* [SUPPLIED ENTRIES]
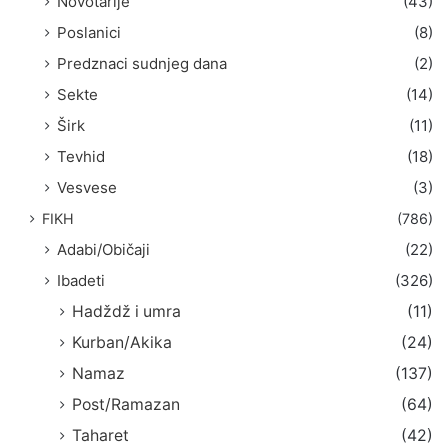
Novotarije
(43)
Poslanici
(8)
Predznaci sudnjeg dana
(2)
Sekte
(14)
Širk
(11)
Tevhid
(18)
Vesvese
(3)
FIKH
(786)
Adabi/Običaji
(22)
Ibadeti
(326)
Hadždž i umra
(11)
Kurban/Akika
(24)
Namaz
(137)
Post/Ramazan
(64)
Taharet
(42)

* [TO DO]
Output each record above exactly; omit the images.

* [RESPONSE BELOW]
Novotarije
(43)
Poslanici
(8)
Predznaci sudnjeg dana
(2)
Sekte
(14)
Širk
(11)
Tevhid
(18)
Vesvese
(3)
FIKH
(786)
Adabi/Običaji
(22)
Ibadeti
(326)
Hadždž i umra
(11)
Kurban/Akika
(24)
Namaz
(137)
Post/Ramazan
(64)
Taharet
(42)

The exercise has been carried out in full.